We are proposing the establishment of a specialized chemistry center, the Vanderbilt Specialized Chemistry Center for Accelerated Probe Development, to expedite the discovery and development of high quality probe compounds which will significantly impact the goals of the MLPCN Research Network. Building on the infrastructure, resources and broad drug discovery (hit-to-lead-to-proof of concept-to-clinic) experience within the Lindsley Technology Enabled Synthesis (TES) Lab and the Conn Lab, we are poised to support probe development projects in collaboration with external Specialty Screening and Comprehensive Centers in the MLPCN Network. Due to our state-of-the-art technology platform for high-throughput medicinal chemistry and our M.S. and Ph.D. level staff chemists, our proposed center will be capable of supporting five (5) probe development projects, with internal or external centers, in parallel (~20 probe development programs/year) and require less than three months to develop probes and advanced molecular tools for in vitro and/or in vivo proof of concept experiments.
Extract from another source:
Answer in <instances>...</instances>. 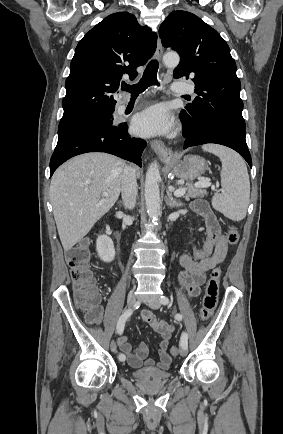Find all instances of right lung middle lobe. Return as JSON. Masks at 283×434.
Masks as SVG:
<instances>
[{"label":"right lung middle lobe","mask_w":283,"mask_h":434,"mask_svg":"<svg viewBox=\"0 0 283 434\" xmlns=\"http://www.w3.org/2000/svg\"><path fill=\"white\" fill-rule=\"evenodd\" d=\"M113 112L114 110H110V111H105L94 115L61 119L58 128V136L60 137L70 131L89 125H95V124L113 125L114 124Z\"/></svg>","instance_id":"obj_1"}]
</instances>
The proposed Vanderbilt Specialized Chemistry Center for Accelerated Probe Development is unique from other centers in that the PI has eight years hit-to-lead-to-proof of concept experience in the pharmaceutical industry and has built a fully equipped high-throughput synthesis and purification lab, at the industry standard, within Vanderbilt which allows minimal human resources to develop probe compounds with expedited timelines. Our initial goal will be to deliver probe compounds that meet or exceed MPLCN guidelines and/or meet specific requirements for a probe of the investigator that initiated the screen. When aligned with NIH/NIMH and MLPCN goals, we will use a portion of our MLPCN and internal resources in the Lindsley and Conn Labs (synthesis/medicinal chemistry, pharmacology, DMPK and adiochemistry) in Center-Driven Research Projects to further refine and develop probes for therapeutically relevant targets to ensure in vivo proof of concept experiments can be performed to provide 'quick kills'or validate targets as potential therapeutic agents for unmet medical needs. Finally, we will offer training sabbaticals to other chemists within the MLPCN to learn parallel synthesis techniques and library design strategies.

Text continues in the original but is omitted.